In this part you will create a global buffer that each map thread will store their results into as they are collected. You will need to use mutexes or semaphores to implement a producer/consumer lock on your structure to ensure the stability of the structure.
The producer/consumer lock should be implemented such that the consumer will be able to read new data whenever it is available, but producers are given priority to insert data into the buffer as quickly as possible. Basically, you MUST give writer priority, look here for some ideas.
In this part, you will spawn N threads much like in the previous example for each of the map threads dividing the work evenly amongst each of them. You will spawn one reduce() thread which will be the consumer. Your reduce() thread should read data as it becomes available and compute the new result given the new data immediately and then wait for further data.
When each map thread has been joined with your main process again you can pthread_cancel() the reduce() thread. Since your thread can be canceled at any time you’ll need to use pthread_cleanup_push() to handle printing the current results. Refer to Part 3 for more details on these functions.
TRIVIA: Hadoop is actually the name of a toy Elephant owned by the creator’s son.
In the final part of the assignment you will spawn N threads giving each thread one end of a socketpair(). The other ends will be given to your reduce() thread. Your map() threads should do their job the same as the previous parts of the assignment, but at the conclusion of their work they will write the data to the unix socket they were passed.
Your reduce() thread will use I/O Multiplexing functions such as epoll(7) , poll(2) or select(2) to trigger on input from any of the given file descriptors processing the data available on that socket.
You are expected to hand in at minimum the following files in your git submission.
- All files relevant to hw5.
- The README should contain the following information:
- Name and SBU ID#
- If you did any Extra Credit tasks document them by writing EXTRA CREDIT # to the file where # is the number next to the task in the extra credit section. If you did multiple Extra Credit tasks, you must write them individually on their own lines.
- Anything relevant to grading your project when errors may occur.

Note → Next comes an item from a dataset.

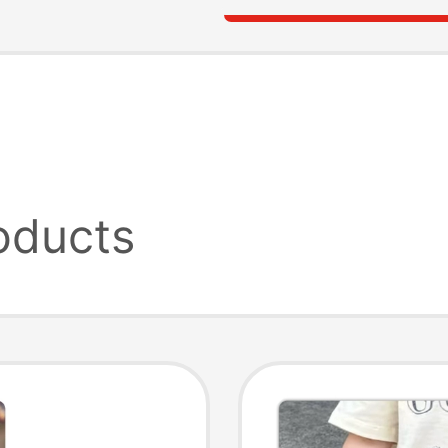
oducts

- The README should contain the following information:
REMEMBER! DO NOT submit at the last minute. We will be using the time stamp of the commit associated with the hw5 tag to determine if your homework assignment is late or not. On top of that we will NOT grade late assignments.
- Make sure all files for this assignment are in the hw5 directory.
- Before you tag your submission, make sure that you have pulled from the remote and all committed changes have been pushed. Be sure you are done making any and all changes before proceeding as tags cannot be deleted.
- Log on to your gitlab account and navigate to the tags page from your repository’s main page.
- Enter hw5 for the tag name, the name of your current branch ( master only), and an optional completion message. Do not put important information in the message as we will not necessarily see it. Any relevant information to your submission should be in your README. Please tag hw5 in lowercase.
- To check if you submitted properly, you should now see a hw5 tag in the list of tags for your repository.